We studied 1093 unrelated Caribbean Hispanic individuals comprising 549 cases and 544 controls (Table 1). These participants were selected from the Washington Heights–Inwood Columbia Aging Project (WHICAP) study and the Estudio Familiar de Influencia Genetica de Alzheimer (EFIGA) study. The WHICAP study is a population-based epidemiologic study of randomly selected elderly individuals residing in northern Manhattan, New York, comprising 3 ethnic groups: non-Hispanic white, Caribbean Hispanic, and African American.21 For the current study, we restricted the study inclusion to individuals who were self-reported Hispanic of Caribbean origin and did not include non-Hispanic white or African American individuals. In addition, we selected 1 affected individual from each family participating in the EFIGA study of Caribbean Hispanic families with LOAD.22 Both studies followed the same clinical diagnostic methods.
The participants originated from the Dominican Republic and Puerto Rico. Approximately 60.3% of the affected individuals were participants in the WHICAP epidemiologic study, and the remaining 39.7% of the participants were from the EFIGA study. All unaffected individuals were participants in the WHICAP epidemiologic study. For the familial cases, we selected 1 proband from each family to create a cohort of unrelated individuals. We selected persons with definite or probable LOAD over those with possible LOAD to limit the effects of comorbidity.
Data were available from medical, neurological, and neuropsychological evaluations23 collected from 1999 through 2007. The standardized neuropsychological test battery covered multiple domains and included the Mini-Mental State Examination,24 the Boston Naming Test,25 the Controlled Word Association Test26 from the Boston Diagnostic Aphasia Evaluation,27 the Wechsler Adult Intelligence Scale–Revised similarities subtest,28 the Mattis Dementia Rating Scale,29 the Rosen Drawing Test,30 the Benton Visual Retention Test,31 the multiple-choice version of the Benton Visual Retention Test,31 and the Selective Reminding Test.32
The diagnosis of dementia was established on the basis of all available information gathered from the initial and follow-up assessments and medical records.
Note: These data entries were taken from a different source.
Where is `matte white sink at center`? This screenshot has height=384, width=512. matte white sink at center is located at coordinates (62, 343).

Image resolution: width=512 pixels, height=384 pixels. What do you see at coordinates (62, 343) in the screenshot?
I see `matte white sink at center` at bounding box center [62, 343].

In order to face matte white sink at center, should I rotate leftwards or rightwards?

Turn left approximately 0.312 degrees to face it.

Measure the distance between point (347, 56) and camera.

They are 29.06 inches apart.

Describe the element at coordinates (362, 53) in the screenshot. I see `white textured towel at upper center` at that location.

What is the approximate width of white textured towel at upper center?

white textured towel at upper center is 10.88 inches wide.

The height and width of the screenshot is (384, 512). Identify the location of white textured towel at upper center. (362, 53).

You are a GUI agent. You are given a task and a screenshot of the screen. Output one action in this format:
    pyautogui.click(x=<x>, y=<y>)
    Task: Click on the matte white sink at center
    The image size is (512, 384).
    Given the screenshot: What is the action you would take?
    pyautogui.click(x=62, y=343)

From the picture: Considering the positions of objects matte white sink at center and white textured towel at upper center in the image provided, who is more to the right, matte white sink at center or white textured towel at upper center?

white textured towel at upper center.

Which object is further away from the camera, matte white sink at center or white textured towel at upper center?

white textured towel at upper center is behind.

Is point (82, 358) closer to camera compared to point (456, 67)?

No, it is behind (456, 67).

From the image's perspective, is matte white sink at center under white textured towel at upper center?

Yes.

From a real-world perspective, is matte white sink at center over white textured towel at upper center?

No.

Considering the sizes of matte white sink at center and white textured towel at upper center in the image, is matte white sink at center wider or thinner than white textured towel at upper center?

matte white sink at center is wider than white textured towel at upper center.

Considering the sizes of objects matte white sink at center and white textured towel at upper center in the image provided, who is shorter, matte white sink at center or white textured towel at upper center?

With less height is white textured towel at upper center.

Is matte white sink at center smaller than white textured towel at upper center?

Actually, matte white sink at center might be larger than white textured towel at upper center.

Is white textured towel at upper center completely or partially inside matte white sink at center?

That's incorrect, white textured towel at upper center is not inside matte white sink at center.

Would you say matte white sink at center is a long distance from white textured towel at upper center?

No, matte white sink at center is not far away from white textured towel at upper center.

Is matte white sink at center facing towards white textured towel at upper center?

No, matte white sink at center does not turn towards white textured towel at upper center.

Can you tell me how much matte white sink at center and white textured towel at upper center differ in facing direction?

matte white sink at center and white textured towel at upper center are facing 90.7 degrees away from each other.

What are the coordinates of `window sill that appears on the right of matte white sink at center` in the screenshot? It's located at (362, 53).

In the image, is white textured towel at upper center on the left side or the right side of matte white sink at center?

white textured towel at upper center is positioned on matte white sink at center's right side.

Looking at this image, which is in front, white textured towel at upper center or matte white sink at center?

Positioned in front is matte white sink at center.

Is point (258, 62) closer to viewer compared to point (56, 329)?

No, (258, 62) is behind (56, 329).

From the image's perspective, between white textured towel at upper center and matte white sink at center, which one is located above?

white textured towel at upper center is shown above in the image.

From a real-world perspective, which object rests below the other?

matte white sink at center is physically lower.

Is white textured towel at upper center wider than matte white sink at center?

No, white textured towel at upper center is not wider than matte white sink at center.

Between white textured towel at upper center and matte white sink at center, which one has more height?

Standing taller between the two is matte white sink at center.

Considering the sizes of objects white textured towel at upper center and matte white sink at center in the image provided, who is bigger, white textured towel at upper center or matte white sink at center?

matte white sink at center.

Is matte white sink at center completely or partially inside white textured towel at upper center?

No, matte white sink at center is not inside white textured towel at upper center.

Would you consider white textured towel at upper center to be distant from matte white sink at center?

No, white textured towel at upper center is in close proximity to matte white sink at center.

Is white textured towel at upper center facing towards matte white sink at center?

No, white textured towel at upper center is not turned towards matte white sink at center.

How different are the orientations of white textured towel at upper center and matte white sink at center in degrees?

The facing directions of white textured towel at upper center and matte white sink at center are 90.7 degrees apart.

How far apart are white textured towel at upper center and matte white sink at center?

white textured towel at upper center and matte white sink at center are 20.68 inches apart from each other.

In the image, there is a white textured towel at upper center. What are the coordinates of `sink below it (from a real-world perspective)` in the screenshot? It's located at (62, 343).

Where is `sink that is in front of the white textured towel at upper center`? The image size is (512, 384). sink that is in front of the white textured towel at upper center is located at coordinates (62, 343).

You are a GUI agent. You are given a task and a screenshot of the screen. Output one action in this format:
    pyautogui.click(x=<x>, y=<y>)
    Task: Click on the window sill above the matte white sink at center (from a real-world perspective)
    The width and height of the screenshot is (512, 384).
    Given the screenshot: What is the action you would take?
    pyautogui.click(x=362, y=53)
The diagnosis of LOAD was based on the National Institute of Neurological Disorders and Stroke–Alzheimer's Disease and Related Disorders Association criteria.33
Single-nucleotide polymorphisms (SNPs) were genotyped at the Illumina Genotyping Service Center, San Diego, California, using Illumina HumanHap 650Y chips. From the 650Y chips, 658 610 SNP markers were originally genotyped. Quality control measures for SNP genotype were performed using PLINK (http://pngu.mgh.harvard.edu/~purcell/plink/). We excluded SNPs with the following characteristics: missing genotype rate more than 20%; minimum allele frequency less than 1%; Hardy-Weinberg equilibrium test34 at a P value less than .0001 in controls. Although the 650Y chip includes additional SNPs for Yoruban individuals, we initially used less stringent criteria for quality control than others because the Illumina SNP chips are optimized for white populations. Furthermore, we wanted to reduce the likelihood of false-negative results. To limit the possibility that positive signals were caused by SNPs with poor calling rate, we lowered the threshold for the missing genotype rate to 5%. This screen reduced the total number of analyzed SNPs by 0.26%. None of the SNPs of main interest (ie, P value <9 × 10−6 shown in Table 2) had low genotype rates. Following all quality control measures, we analyzed 627 380 autosomal SNPs.
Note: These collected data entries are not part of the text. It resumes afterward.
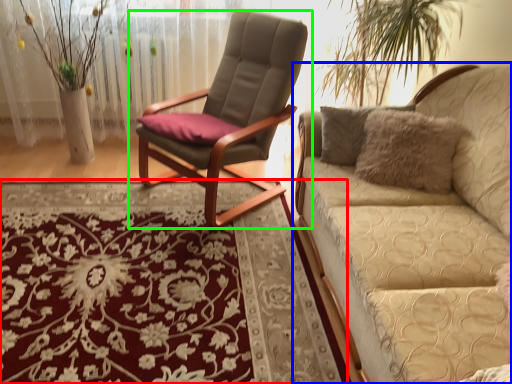 Question: Which object is positioned farthest from mat (highlighted by a red box)? Select from studio couch (highlighted by a blue box) and chair (highlighted by a green box).

Choices:
 (A) studio couch
 (B) chair

Answer: (A) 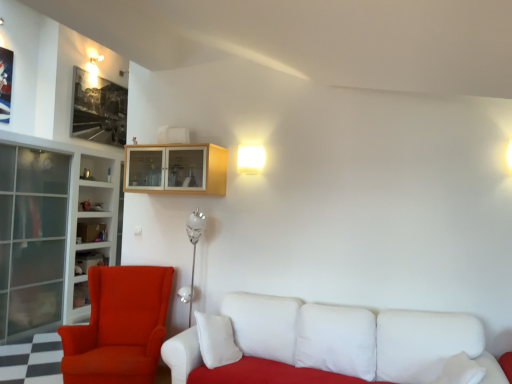 Question: Can you confirm if black matte picture frame at upper left is wider than matte glass shelf at left?

Choices:
 (A) yes
 (B) no

Answer: (B)

Question: Considering the relative sizes of black matte picture frame at upper left and matte glass shelf at left in the image provided, is black matte picture frame at upper left smaller than matte glass shelf at left?

Choices:
 (A) no
 (B) yes

Answer: (A)

Question: Is black matte picture frame at upper left facing towards matte glass shelf at left?

Choices:
 (A) no
 (B) yes

Answer: (A)

Question: Is black matte picture frame at upper left far away from matte glass shelf at left?

Choices:
 (A) no
 (B) yes

Answer: (B)

Question: Does black matte picture frame at upper left come in front of matte glass shelf at left?

Choices:
 (A) no
 (B) yes

Answer: (A)

Question: Is point (112, 213) closer or farther from the camera than point (78, 273)?

Choices:
 (A) closer
 (B) farther

Answer: (A)

Question: Considering the positions of white glass bookshelf at left and matte glass shelf at left in the image, is white glass bookshelf at left bigger or smaller than matte glass shelf at left?

Choices:
 (A) small
 (B) big

Answer: (B)

Question: From the image's perspective, is white glass bookshelf at left located above or below matte glass shelf at left?

Choices:
 (A) above
 (B) below

Answer: (A)

Question: From a real-world perspective, is white glass bookshelf at left above or below matte glass shelf at left?

Choices:
 (A) above
 (B) below

Answer: (A)

Question: Does point (424, 322) appear closer or farther from the camera than point (142, 362)?

Choices:
 (A) farther
 (B) closer

Answer: (B)

Question: From a real-world perspective, is white soft pillow at lower right physically located above or below velvet orange armchair at left?

Choices:
 (A) above
 (B) below

Answer: (A)

Question: From the image's perspective, is white soft pillow at lower right above or below velvet orange armchair at left?

Choices:
 (A) above
 (B) below

Answer: (A)

Question: Is white soft pillow at lower right to the left or to the right of velvet orange armchair at left in the image?

Choices:
 (A) left
 (B) right

Answer: (B)

Question: Is matte glass shelf at left situated inside white fabric couch at lower right or outside?

Choices:
 (A) outside
 (B) inside

Answer: (A)

Question: Is point (80, 258) closer or farther from the camera than point (214, 377)?

Choices:
 (A) closer
 (B) farther

Answer: (B) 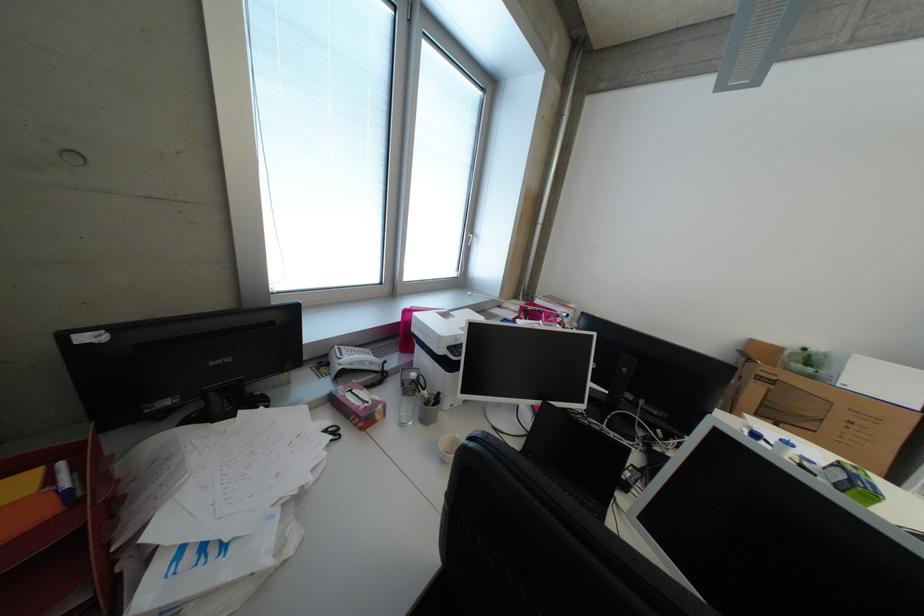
We applied 2 methods to estimate ancestry proportion in each subject, and thus population stratification, in this case-control data set: STRUCTURE version 2.235 and identity-by-state–based clustering method using PLINK version 1.0536 (eAppendix). Briefly, we used 500 unlinked SNPs for the STRUCTURE analysis35 and all available SNPs (n = 627 380 autosomal SNPs) for the PLINK analysis to assess underlying population structure. To see better representation of the geographic separation from source populations, we augmented the 1093 Hispanic samples with 210 subjects from the HapMap Web site (http://www.hapmap.org), which included 60 European American, 60 Yoruban, and 90 East Asian individuals. Our analyses revealed that the assignment of cluster from the STRUCTURE program was comparable with that from the PLINK program (data not shown). For all subsequent association analyses, we used the cluster information obtained from the PLINK analysis to correct for population stratification. The λ genomic inflation factor was not inflated (1.0378 after population stratification correction, eFigure 1).
We conducted single-point allelic association analysis using the Mantel-Haenszel χ2 test statistic, which tests for SNP-disease association conditional on population subcluster estimated from the PLINK analysis described earlier (Table 2). In addition, we performed a multivariate logistic regression analysis, adjusted for age, sex, education, and population stratification, using PLINK (Table 3). For the analysis of all subjects only, we adjusted for the presence or absence of APOE along with the earlier-mentioned 4 covariates. To determine whether the associations were caused by statistical artifact, we computed the P value for 1 million replications to derive empirical P values for the top 23 SNPs that showed the strongest support for association with LOAD. For this purpose, we randomly shuffled affection status for each subject to create the null distribution and assess the likelihood of false-positive results for each SNP.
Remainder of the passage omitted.